A stale blocking review requires human judgment to dismiss. This is arguably a security feature, not a bug — it prevents a prompt-injected "clean" re-review from automatically unblocking a PR that had legitimate findings. The human dismissal step is a trust boundary.

"Same workflow" identity is underspecified

How does the platform determine which previous reviews belong to "this workflow"? All gh-aw workflows share github-actions[bot] as the actor. Workflow file path, run ID lineage, or a platform metadata store? Each has different security properties.

Alternative Approaches

Given these concerns, the gh-aw team may prefer one of these alternatives:

Option A: Codify [COMMENT] as the recommended pattern (lowest risk)

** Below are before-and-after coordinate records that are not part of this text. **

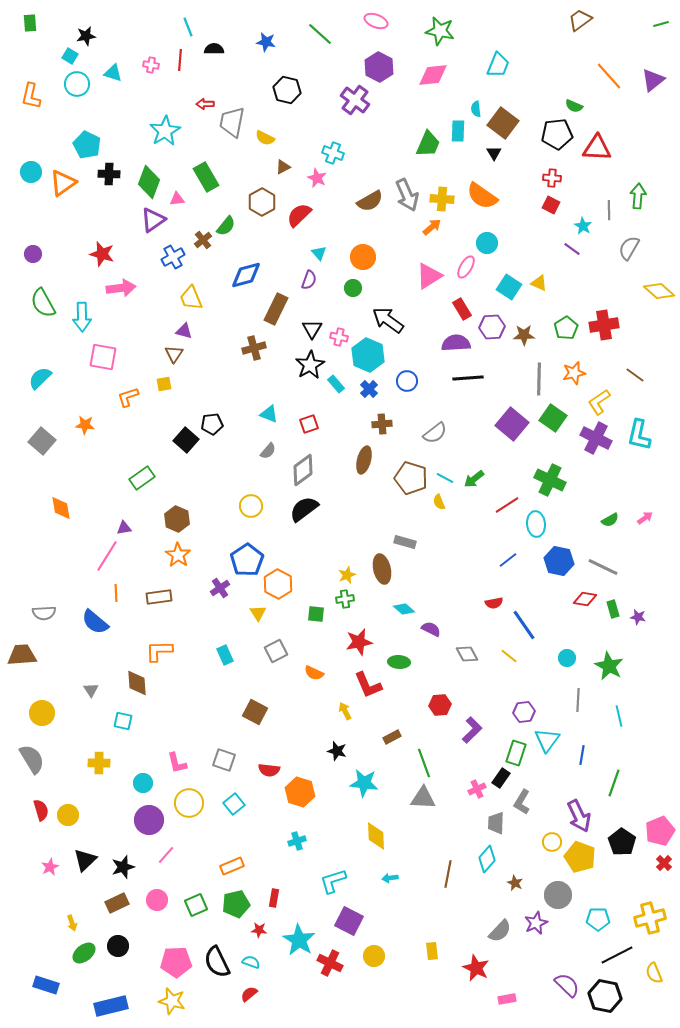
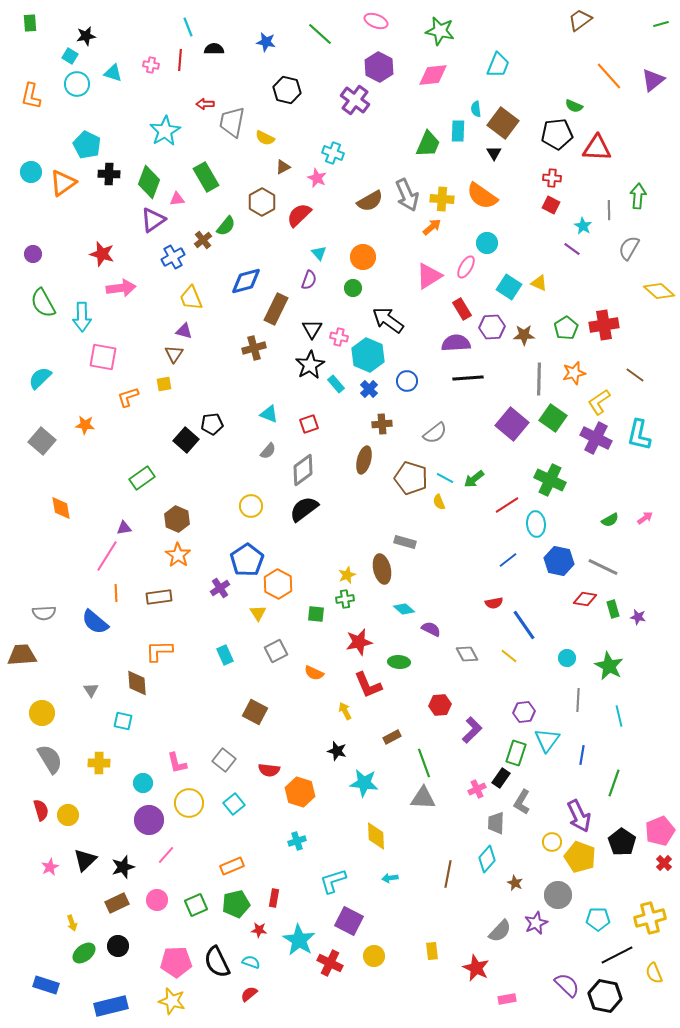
blue diamond at (246, 275): moved 6 px down
gray semicircle at (32, 759): moved 18 px right
gray square at (224, 760): rotated 20 degrees clockwise
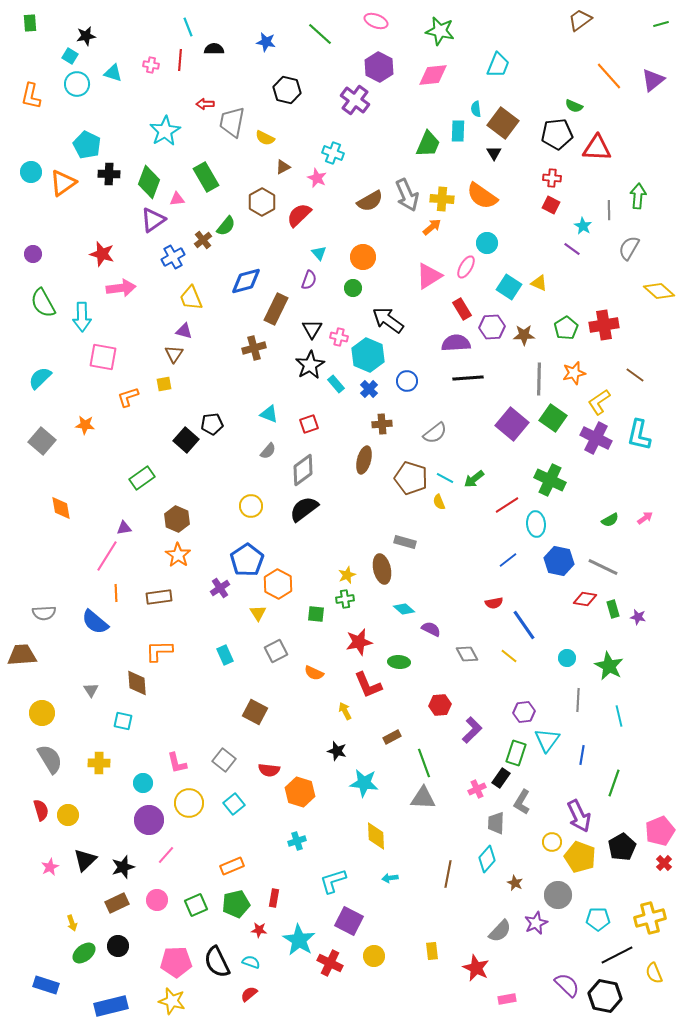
black pentagon at (622, 842): moved 5 px down; rotated 8 degrees clockwise
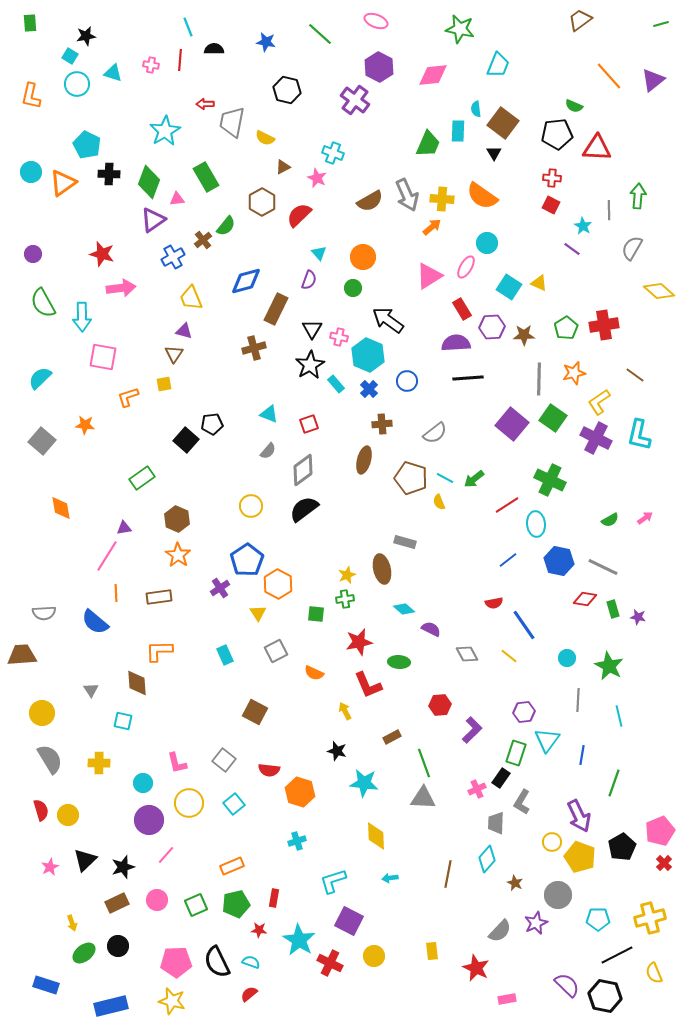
green star at (440, 31): moved 20 px right, 2 px up
gray semicircle at (629, 248): moved 3 px right
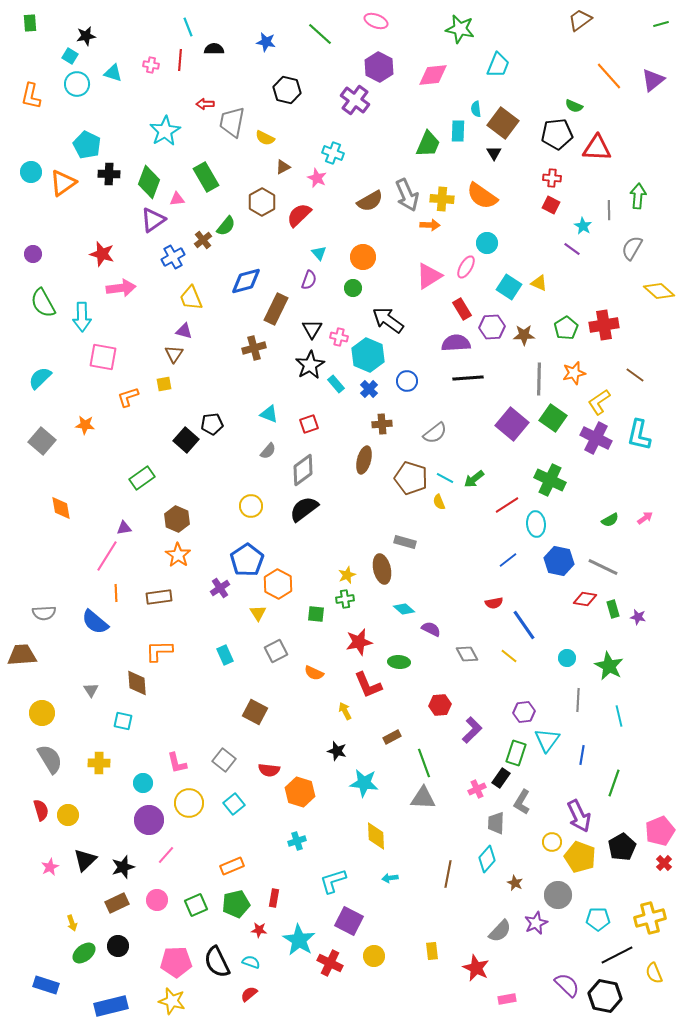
orange arrow at (432, 227): moved 2 px left, 2 px up; rotated 42 degrees clockwise
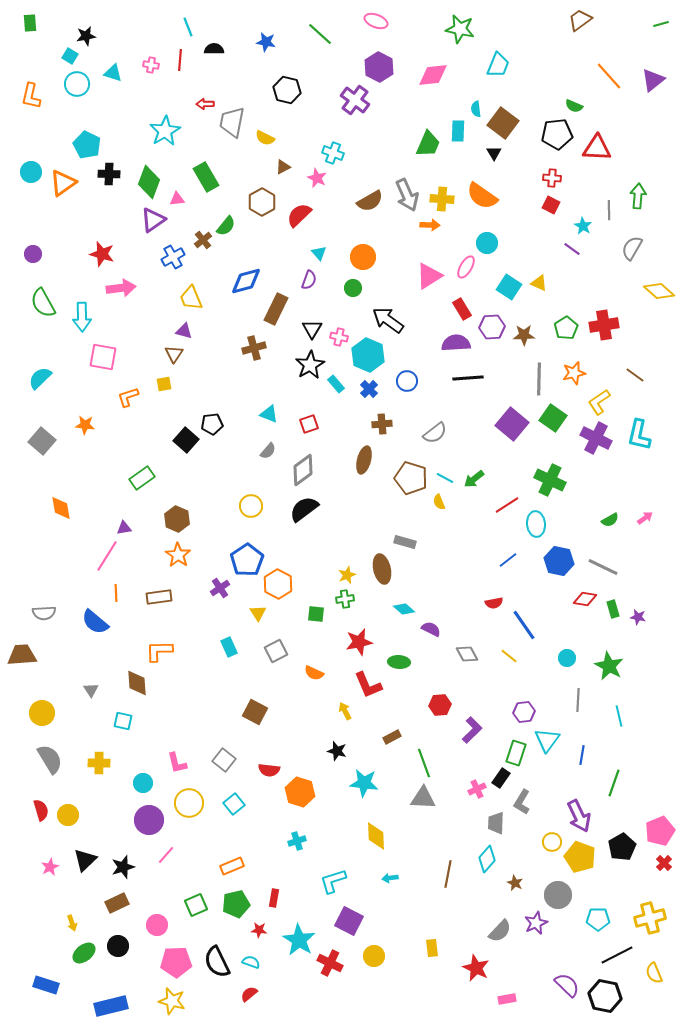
cyan rectangle at (225, 655): moved 4 px right, 8 px up
pink circle at (157, 900): moved 25 px down
yellow rectangle at (432, 951): moved 3 px up
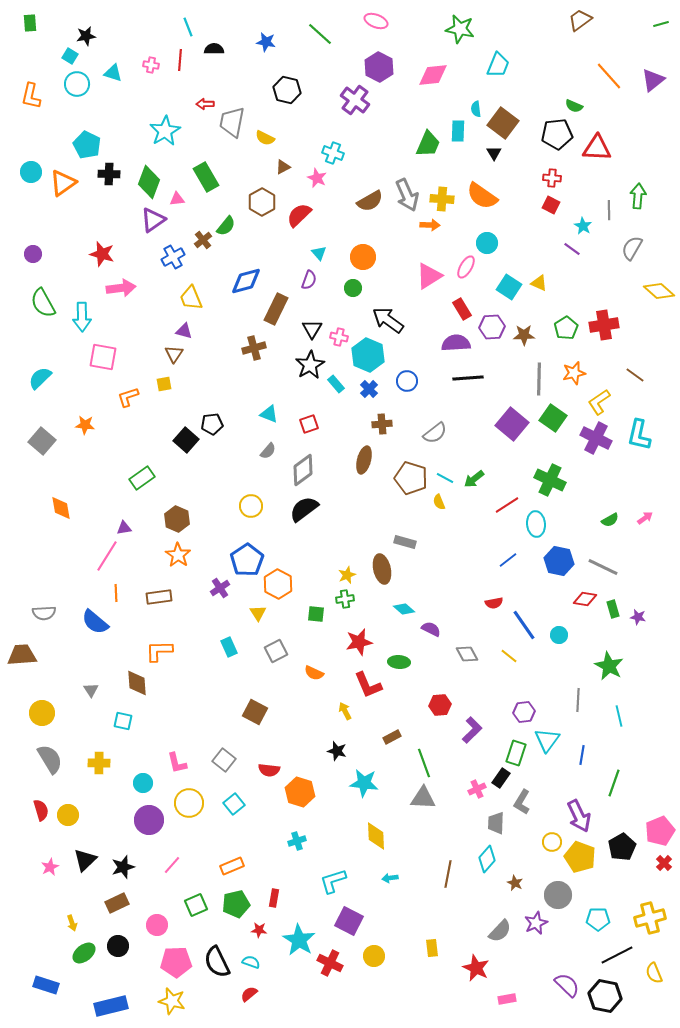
cyan circle at (567, 658): moved 8 px left, 23 px up
pink line at (166, 855): moved 6 px right, 10 px down
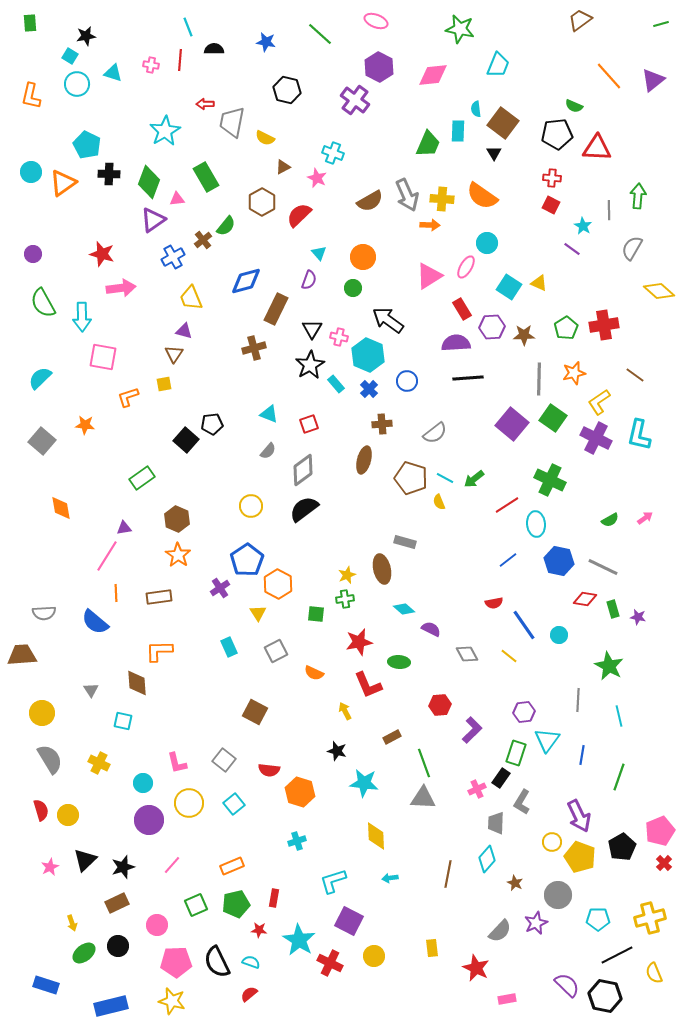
yellow cross at (99, 763): rotated 25 degrees clockwise
green line at (614, 783): moved 5 px right, 6 px up
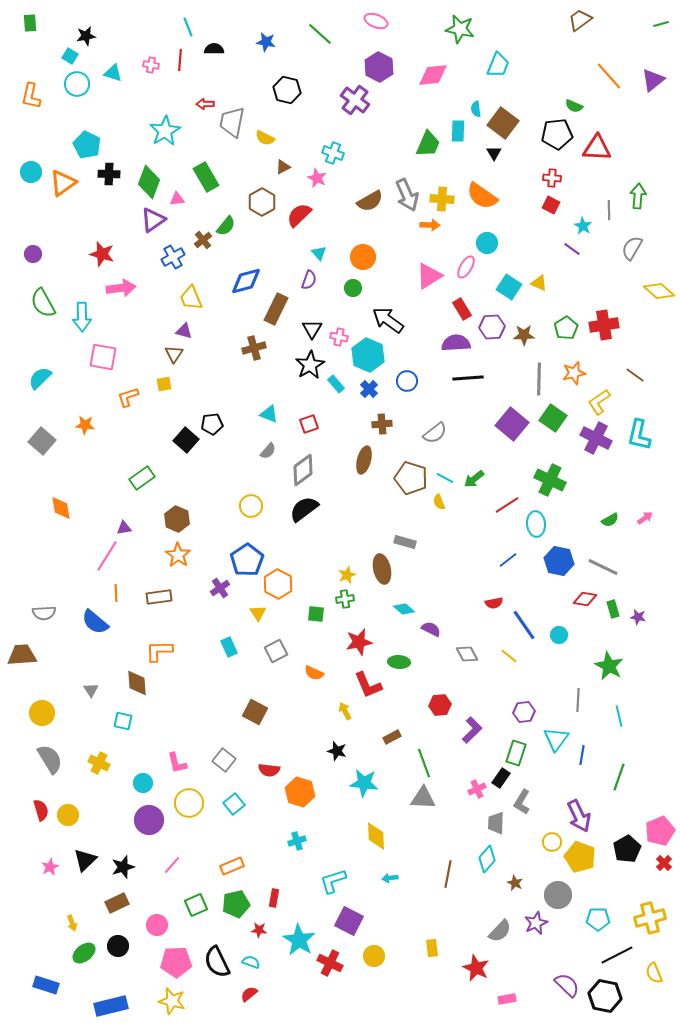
cyan triangle at (547, 740): moved 9 px right, 1 px up
black pentagon at (622, 847): moved 5 px right, 2 px down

Update the docs to explicitly recommend allowed-events: [COMMENT] for review workflows. This is already what every team in this issue converged on. Bot reviews inform; humans control merge-blocking.

Option B: Explicit dismiss-pull-request-review safe output (higher visibility)

A separate safe output (not bundled as a side effect of posting) with:

  • scope: same-workflow — only reviews posted by same workflow identity
  • require-replacement: true — must be paired with a new review in the same run
  • max: 1 — rate limited
    This makes the permission grant visible in the workflow definition and auditable.

Option C: create-check-run for bot blocking

Status checks (required_status_checks) are purpose-built for bot blocking signals — independent of the human review flow, easy to re-run and replace, no dismiss semantics needed.

Precedent

add-comment already supports hide-older-comments: true with similar lifecycle semantics. However, as noted in the counter-arguments, hiding a comment is cosmetic (content still accessible), while dismissing a REQUEST_CHANGES review is a branch protection state change — categorically different operations.

The current submit-pull-request-review docs (reference) confirm no lifecycle management option exists today. The only options are: max, target, target-repo, allowed-repos, allowed-events, footer.